SIA 1.0: CURIOSIDADE, DESCOBERTA E CONTROVÉRSIAS
Com base nas suas primeiras experiências de campo, agricultores e técnicos de diferentes países começaram a adaptar as práticas de SIA a seus próprios climas e condições de cultivo de arroz: variando de climas úmidos a áridos, situados a nível do mar ou até em grandes altitudes e implementados em sistemas irrigados, de planície ou de terras altas.
Em muitos países, excelentes resultados foram documentados em relatórios de pesquisa e de campo, bem como em alguns artigos científicos. Isso levou a um período de controvérsias, quando um grupo limitado de cientistas de algumas universidades dos Estados Unidos e do Instituto Internacional de Pesquisa do Arroz (Irri, na sigla em inglês) questionou a veracidade dos rendimentos e benefícios divulgados e atribuídos ao SIA. Até que esses resultados fossem validados em revistas e jornais científicos, o sistema SIA não seria levado a sério.
Nesse período inicial, era correto e compreensível alegar a falta de artigos científicos reconhecidos por outros pesquisadores. Afinal, a pesquisa mais formal sobre o SIA tinha acabado de começar. Experimentos agrícolas formais normalmente levam de três a cinco anos desde sua concepção até terem seus resultados publicados em algum periódico de renome, enquanto relatórios técnicos podem ser disponibilizados assim que os testes de campo são encerrados. O número de artigos científicos referendados aumentou de forma constante a cada ano. Antes de 2002, menos de dez artigos sobre SIA foram publicados por ano. Esse número aumentou para 15-30 artigos por ano durante o período 2003-2008 e atingiu mais de 60 artigos por ano em 2011-2012. No início de 2013, contamos com um total de mais de 350 artigos científicos sobre o SIA publicados em revistas consagradas.
Apesar do número muito maior de artigos científicos produzidos e devidamente reconhecidos, alguns observa- dores, especialmente do meio científico, aferraram-se a suas objeções iniciais, parecendo ignorar a pesquisa e os resultados publicados na última década. De qualquer forma, essa controvérsia intelectual tem sido de pouco interesse para os agricultores, que continuaram a adotar o método em mais países, com o apoio de profissionais e cientistas pragmáticos.
SIA 2.0: DISSEMINAÇÃO E INOVAÇÃO SUPERAM A PESQUISA FORMAL
Em 2008, o método do SIA foi validado em 38 países, com base em sólidos trabalhos de campo e pesquisa. Resultados positivos foram obtidos em diferentes sistemas de cultivo de arroz, independente da variedade utilizada e em diferentes ambientes. No início de 2013, o sistema foi validado em 51 países. Relatórios citam consistente- mente o aumento da produtividade, a diminuição do uso de sementes, água e agroquímicos, assim como apontaram aumento da renda.

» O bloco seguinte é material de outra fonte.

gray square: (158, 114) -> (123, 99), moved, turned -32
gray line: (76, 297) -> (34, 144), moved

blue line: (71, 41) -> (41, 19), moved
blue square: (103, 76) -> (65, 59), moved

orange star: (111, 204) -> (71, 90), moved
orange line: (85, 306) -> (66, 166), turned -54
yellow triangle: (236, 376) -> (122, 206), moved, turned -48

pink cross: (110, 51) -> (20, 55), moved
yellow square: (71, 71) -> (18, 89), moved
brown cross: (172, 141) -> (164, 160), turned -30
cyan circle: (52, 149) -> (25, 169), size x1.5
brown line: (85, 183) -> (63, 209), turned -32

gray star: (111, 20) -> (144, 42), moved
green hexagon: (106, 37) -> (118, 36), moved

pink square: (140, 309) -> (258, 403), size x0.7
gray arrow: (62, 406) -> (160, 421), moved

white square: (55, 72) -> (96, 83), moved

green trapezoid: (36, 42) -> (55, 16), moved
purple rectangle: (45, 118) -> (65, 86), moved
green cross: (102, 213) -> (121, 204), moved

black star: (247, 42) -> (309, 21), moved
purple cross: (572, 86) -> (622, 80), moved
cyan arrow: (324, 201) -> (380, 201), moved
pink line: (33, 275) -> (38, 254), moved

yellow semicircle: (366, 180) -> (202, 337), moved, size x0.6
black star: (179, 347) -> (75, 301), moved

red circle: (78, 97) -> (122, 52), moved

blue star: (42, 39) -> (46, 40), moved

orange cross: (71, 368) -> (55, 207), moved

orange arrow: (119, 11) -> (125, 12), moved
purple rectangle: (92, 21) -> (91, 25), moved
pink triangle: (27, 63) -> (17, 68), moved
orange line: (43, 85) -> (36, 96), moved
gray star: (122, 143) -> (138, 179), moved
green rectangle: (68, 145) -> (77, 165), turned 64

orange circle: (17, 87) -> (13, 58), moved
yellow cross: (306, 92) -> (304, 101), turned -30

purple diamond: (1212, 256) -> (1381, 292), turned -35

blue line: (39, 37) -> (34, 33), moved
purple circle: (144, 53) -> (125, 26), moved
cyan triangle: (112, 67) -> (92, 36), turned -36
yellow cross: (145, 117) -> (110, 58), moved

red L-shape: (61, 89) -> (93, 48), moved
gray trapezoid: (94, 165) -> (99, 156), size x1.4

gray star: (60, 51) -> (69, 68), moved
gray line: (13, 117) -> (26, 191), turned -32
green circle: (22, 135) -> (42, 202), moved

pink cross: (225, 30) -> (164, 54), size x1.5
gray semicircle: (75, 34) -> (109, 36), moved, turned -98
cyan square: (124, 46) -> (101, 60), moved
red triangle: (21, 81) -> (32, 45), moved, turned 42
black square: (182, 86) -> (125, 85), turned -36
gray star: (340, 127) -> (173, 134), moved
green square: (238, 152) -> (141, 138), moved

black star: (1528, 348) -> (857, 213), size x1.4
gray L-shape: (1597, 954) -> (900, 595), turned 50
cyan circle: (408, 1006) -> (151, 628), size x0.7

Embora as práticas variem de acordo com a especificidade dos sistemas de cultivo de arroz, os princípios fundamentais do SIA são os mesmos: (i) o estabelecimento precoce e rápido de plantas saudáveis ; (ii) a manutenção de baixa densidade de plantas para permitir o melhor desenvolvimento individual de cada planta; (iii) o enriquecimento dos solos com matéria orgânica para aumentar a oferta de nutrientes e a retenção de água, bem como para incrementar a vida microbiana no solo e obter um bom substrato para as raízes se desenvolverem; e (iv) reduzir e controlar a aplicação de água, fornecendo apenas a quantidade necessária para o desenvolvimento da planta e buscando favorecer as condições aeróbicas do solo.
Outro aspecto a ser destacado nessa disseminação do sistema é o fato de que os agricultores com menos recursos e que dependem integralmente da agricultura e da produção de arroz para alimentar suas famílias, são os mais avançados na compreensão do potencial do SIA. O incremento da produtividade agrícola com base em recursos e conhecimentos próprios tem empoderado agricultores e mudado sua perspectiva sobre o potencial da agricultura como meio de vida. Em contraste com o paradigma convencional de intensificação agrícola (mais insumos para produzir mais), os agricultores podem agora produzir mais com menos, condição que automaticamente se traduz em forte impulso para a inovação. Os agricultores começaram a experimentar em seus campos com uma mente aberta e arejada, sabendo que práticas simples de manejo podem fazer toda a diferença.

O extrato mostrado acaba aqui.